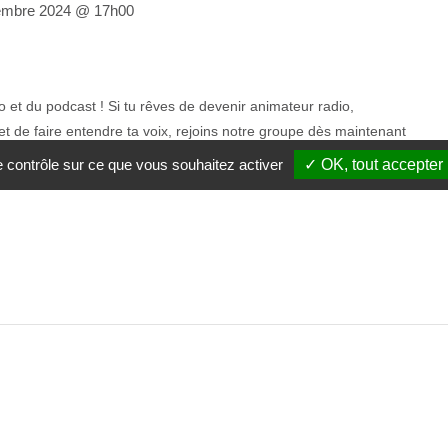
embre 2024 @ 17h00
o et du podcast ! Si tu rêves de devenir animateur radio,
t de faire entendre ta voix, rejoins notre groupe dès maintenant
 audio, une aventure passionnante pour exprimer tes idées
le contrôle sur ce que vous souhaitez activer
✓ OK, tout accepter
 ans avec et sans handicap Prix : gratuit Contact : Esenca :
...
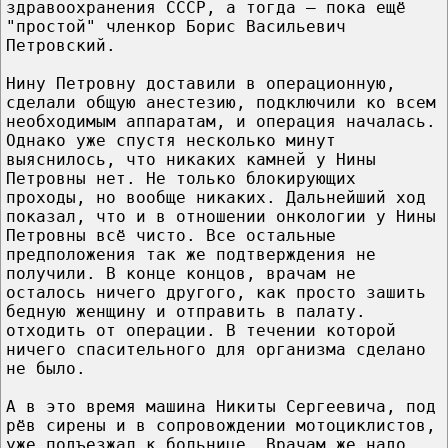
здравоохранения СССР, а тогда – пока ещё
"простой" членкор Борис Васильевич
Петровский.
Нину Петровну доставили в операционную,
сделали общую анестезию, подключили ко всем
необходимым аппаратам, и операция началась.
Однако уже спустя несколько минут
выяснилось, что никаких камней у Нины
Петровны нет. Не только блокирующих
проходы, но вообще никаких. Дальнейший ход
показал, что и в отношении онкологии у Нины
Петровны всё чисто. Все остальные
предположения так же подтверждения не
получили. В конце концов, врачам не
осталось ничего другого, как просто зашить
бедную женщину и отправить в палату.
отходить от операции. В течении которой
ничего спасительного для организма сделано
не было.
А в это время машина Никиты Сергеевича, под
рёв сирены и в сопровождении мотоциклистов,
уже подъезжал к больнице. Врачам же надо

### What you should do
The response should hold exactly the lines starting at the line with "embre 2024 @ 17h00" and ending at the line with "ans avec et", and no other line of the material above.

### Finished exercise
embre 2024 @ 17h00
o et du podcast ! Si tu rêves de devenir animateur radio,
t de faire entendre ta voix, rejoins notre groupe dès maintenant
 audio, une aventure passionnante pour exprimer tes idées
le contrôle sur ce que vous souhaitez activer
✓ OK, tout accepter
 ans avec et sans handicap Prix : gratuit Contact : Esenca :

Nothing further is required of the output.